* _PROVIDED RECORDS_

□ □ □ □ □ □ □

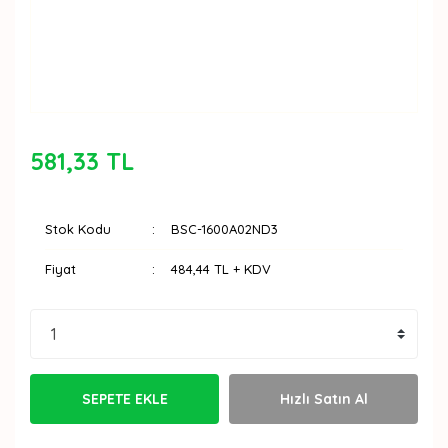
581,33 TL
Stok Kodu
BSC-1600A02ND3
Fiyat
484,44 TL + KDV
SEPETE EKLE
Hızlı Satın Al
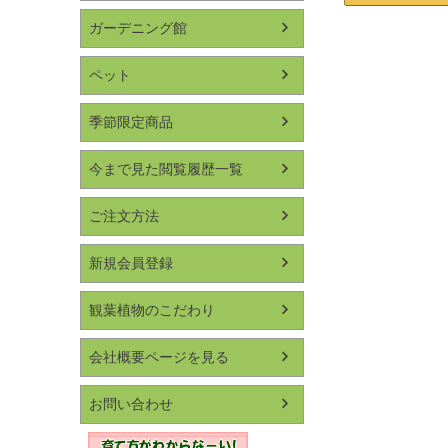
ガーデニング館
ペット
季節限定商品
今まで見た閲覧履歴一覧
ご注文方法
新規会員登録
観葉植物のこだわり
会社概要ページを見る
お問い合わせ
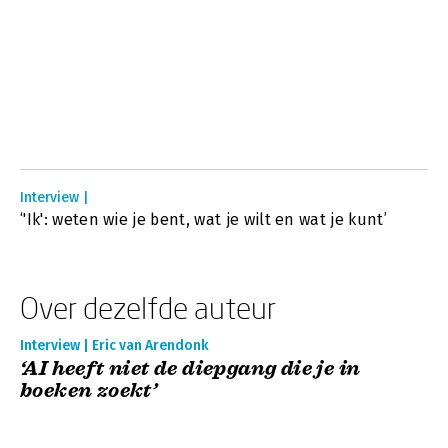
Interview |
‘'Ik': weten wie je bent, wat je wilt en wat je kunt’
Over dezelfde auteur
Interview | Eric van Arendonk
‘AI heeft niet de diepgang die je in
boeken zoekt’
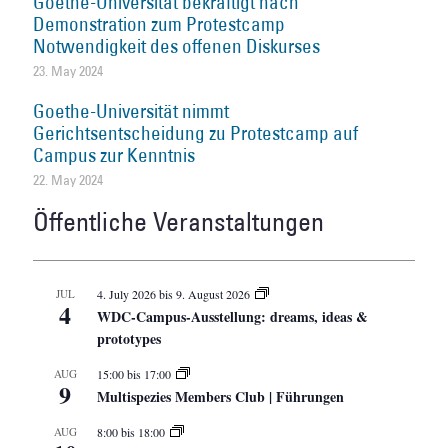
Goethe-Universität bekräftigt nach
Demonstration zum Protestcamp
Notwendigkeit des offenen Diskurses
23. May 2024
Goethe-Universität nimmt
Gerichtsentscheidung zu Protestcamp auf
Campus zur Kenntnis
22. May 2024
Öffentliche Veranstaltungen
JUL
4. July 2026
bis
9. August 2026
4
WDC-Campus-Ausstellung: dreams, ideas &
prototypes
AUG
15:00
bis
17:00
9
Multispezies Members Club | Führungen
AUG
8:00
bis
18:00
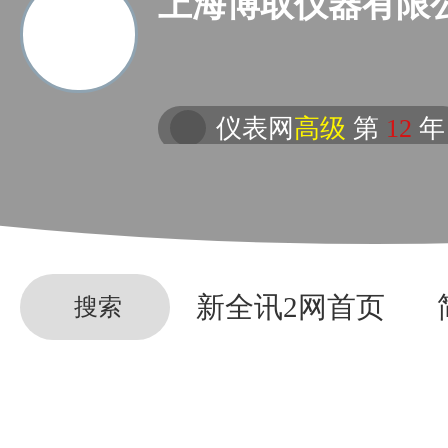
上海博取仪器有限
仪表网
高级
第
12
年
新全讯2网首页
搜索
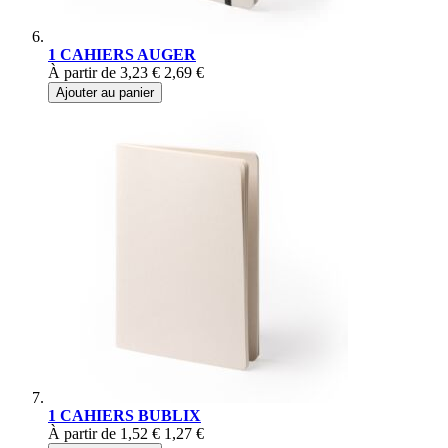
1 CAHIERS AUGER
À partir de
3,23 €
2,69 €
Ajouter au panier
1 CAHIERS BUBLIX
À partir de
1,52 €
1,27 €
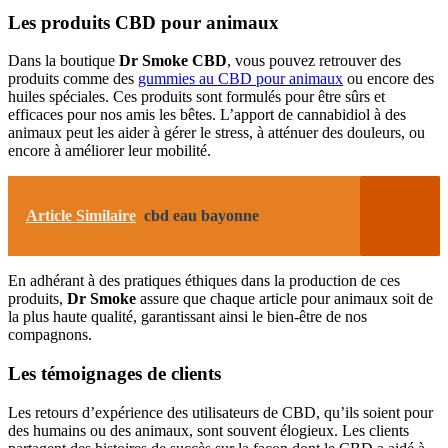
Les produits CBD pour animaux
Dans la boutique
Dr Smoke CBD
, vous pouvez retrouver des
produits comme des
gummies au CBD pour animaux
ou encore des
huiles spéciales. Ces produits sont formulés pour être sûrs et
efficaces pour nos amis les bêtes. L’apport de cannabidiol à des
animaux peut les aider à gérer le stress, à atténuer des douleurs, ou
encore à améliorer leur mobilité.
Article Similaire
cbd eau bayonne​
En adhérant à des pratiques éthiques dans la production de ces
produits,
Dr Smoke
assure que chaque article pour animaux soit de
la plus haute qualité, garantissant ainsi le bien-être de nos
compagnons.
Les témoignages de clients
Les retours d’expérience des utilisateurs de CBD, qu’ils soient pour
des humains ou des animaux, sont souvent élogieux. Les clients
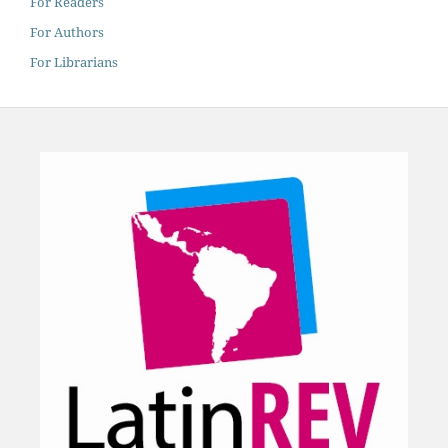
For Readers
For Authors
For Librarians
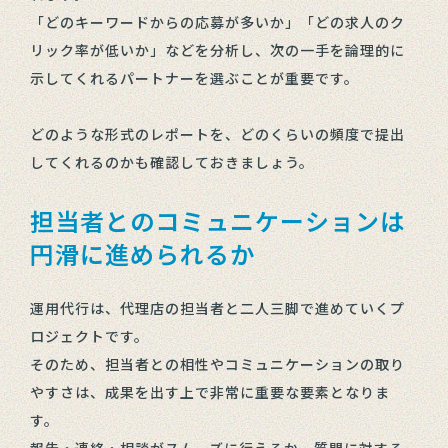
「どのキーワードからの応募が多いか」「どの求人のク
リック率が低いか」などを分析し、次の一手を論理的に
示してくれるパートナーを選ぶことが重要です。
どのような形式のレポートを、どのくらいの頻度で提出
してくれるのかも確認しておきましょう。
担当者とのコミュニケーションは
円滑に進められるか
運用代行は、代理店の担当者と二人三脚で進めていくプ
ロジェクトです。
そのため、担当者との相性やコミュニケーションの取り
やすさは、成果を出す上で非常に重要な要素となりま
す。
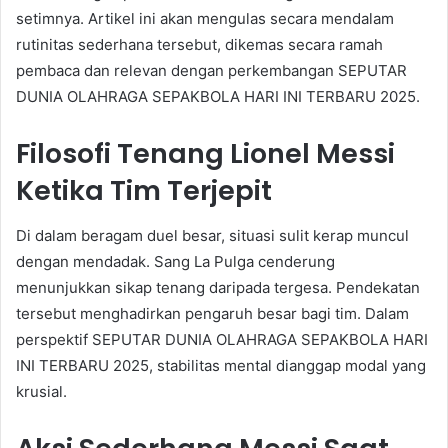
setimnya. Artikel ini akan mengulas secara mendalam
rutinitas sederhana tersebut, dikemas secara ramah
pembaca dan relevan dengan perkembangan SEPUTAR
DUNIA OLAHRAGA SEPAKBOLA HARI INI TERBARU 2025.
Filosofi Tenang Lionel Messi
Ketika Tim Terjepit
Di dalam beragam duel besar, situasi sulit kerap muncul
dengan mendadak. Sang La Pulga cenderung
menunjukkan sikap tenang daripada tergesa. Pendekatan
tersebut menghadirkan pengaruh besar bagi tim. Dalam
perspektif SEPUTAR DUNIA OLAHRAGA SEPAKBOLA HARI
INI TERBARU 2025, stabilitas mental dianggap modal yang
krusial.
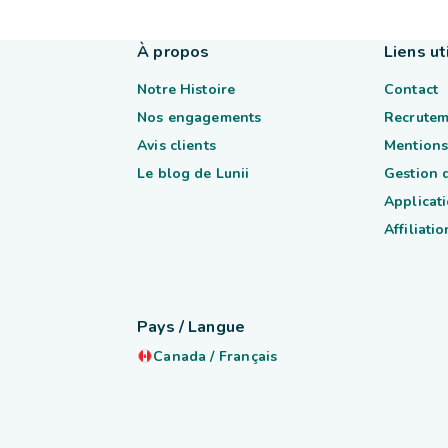
À propos
Liens ut
Notre Histoire
Contact
Nos engagements
Recrutem
Avis clients
Mentions
Le blog de Lunii
Gestion 
Applicati
Affiliatio
Pays / Langue
Canada
/
Français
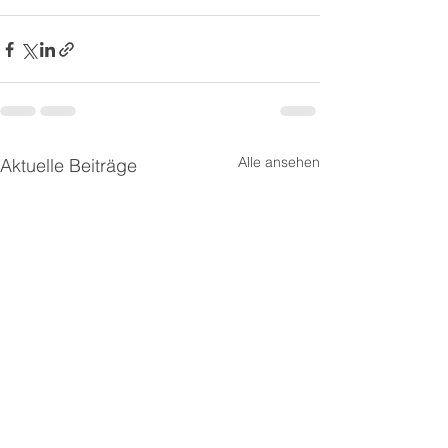
Alle ansehen
Aktuelle Beiträge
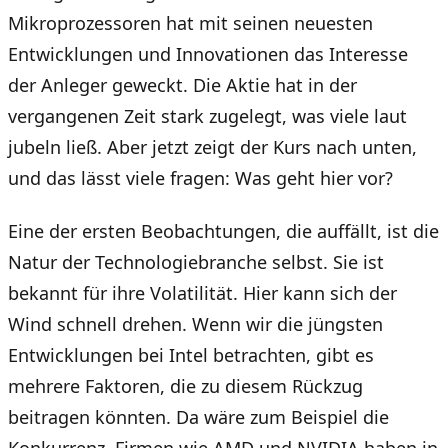
Mikroprozessoren hat mit seinen neuesten
Entwicklungen und Innovationen das Interesse
der Anleger geweckt. Die Aktie hat in der
vergangenen Zeit stark zugelegt, was viele laut
jubeln ließ. Aber jetzt zeigt der Kurs nach unten,
und das lässt viele fragen: Was geht hier vor?
Eine der ersten Beobachtungen, die auffällt, ist die
Natur der Technologiebranche selbst. Sie ist
bekannt für ihre Volatilität. Hier kann sich der
Wind schnell drehen. Wenn wir die jüngsten
Entwicklungen bei Intel betrachten, gibt es
mehrere Faktoren, die zu diesem Rückzug
beitragen könnten. Da wäre zum Beispiel die
Konkurrenz. Firmen wie AMD und NVIDIA haben in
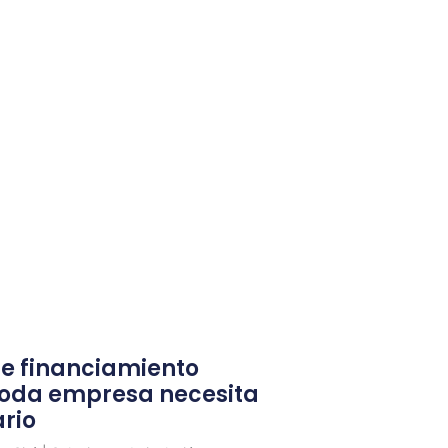
de financiamiento
toda empresa necesita
rio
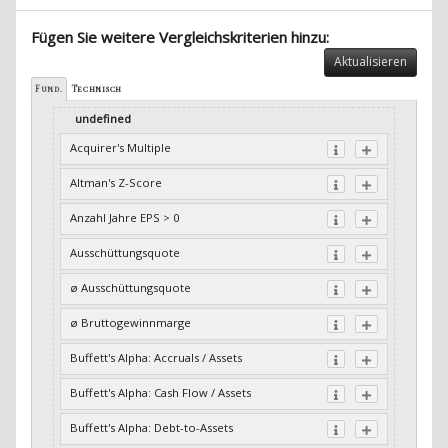
Fügen Sie weitere Vergleichskriterien hinzu:
Aktualisieren
Fund.
Technisch
undefined
Acquirer's Multiple
Altman's Z-Score
Anzahl Jahre EPS > 0
Ausschüttungsquote
ø Ausschüttungsquote
ø Bruttogewinnmarge
Buffett's Alpha: Accruals / Assets
Buffett's Alpha: Cash Flow / Assets
Buffett's Alpha: Debt-to-Assets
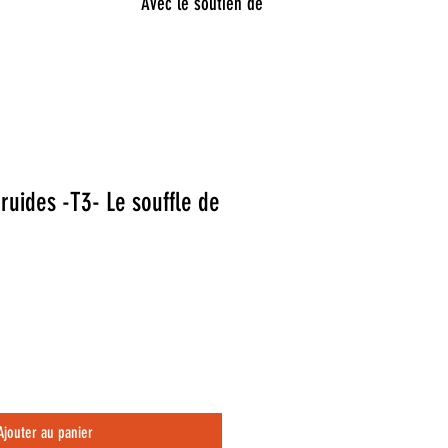
Avec le soutien de
ruides -T3- Le souffle de
Ajouter au panier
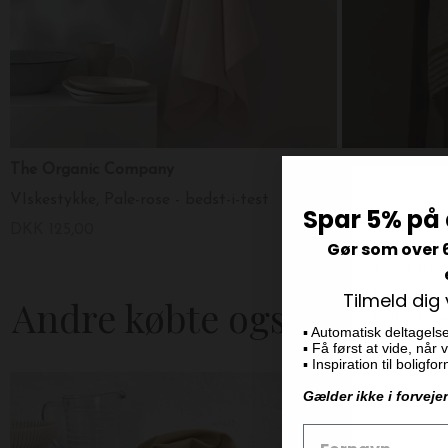
The Organic Company
do.design
VIskestykke, Pale-rose - bedst-i-test
Viskestykke 1
Spar 5% på 
DKK 125,00
DKK 159,00
Gør som over 
Tilmeld dig
Andre købte også
▪️ Automatisk deltagels
▪️ Få først at vide, når
▪️ Inspiration til boligf
Gælder ikke i forveje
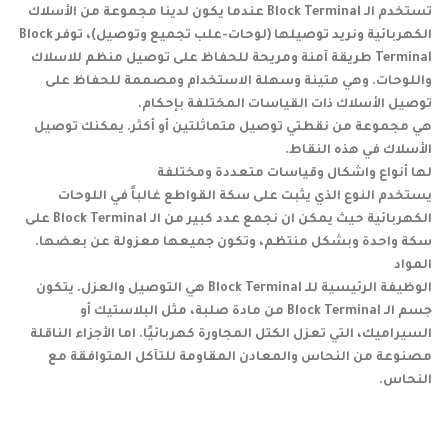
تستخدم الـ Block Terminal عندما يكون لدينا مجموعة من الأسلاك
الكهربائية ونريد توصيلها (لوحات-علب تجميع وتوصيل)، توفر Block
Terminal طريقة آمنة ومريحة للحفاظ على توصيل منظم للاسلاك
واللوحات. وهي متينة وسهلة الاستخدام ومصممة للحفاظ على
توصيل الأسلاك ذات القياسات المختلفة بإحكام.
هي مجموعة من نقطتي توصيل متماثلتين أو أكثر. يمكنك توصيل
الأسلاك في هذه النقاط.
لها أنواع واشكال وقياسات متعددة ومختلفة
يستخدم النوع الذي يثبت على سكة القواطع غالباً في اللوحات
الكهربائية حيث يمكن ان نجمع عدد كبير من الـ Block Terminal على
سكة واحدة وبشكل منتظم، وتكون جميعها معزولة عن بعضها.
المواد
الوظيفة الرئيسية للـ Block Terminal هي التوصيل والعزل. يتكون
جسم الـ Block Terminal من مادة صلبة، مثل البلاستيك أو
السيراميك، التي تعزل الكتل المجاورة كهربائيًا. اما الأجزاء الناقلة
مصنوعة من النحاس والمعادن المقاومة للتآكل المتوافقة مع
النحاس.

□ □ □ □ □ □ □

Where a line in the listing above includes the string "produits", copy that line.

Les produits CBD pour animaux
produits comme des
huiles spéciales. Ces produits sont formulés pour être sûrs et
produits,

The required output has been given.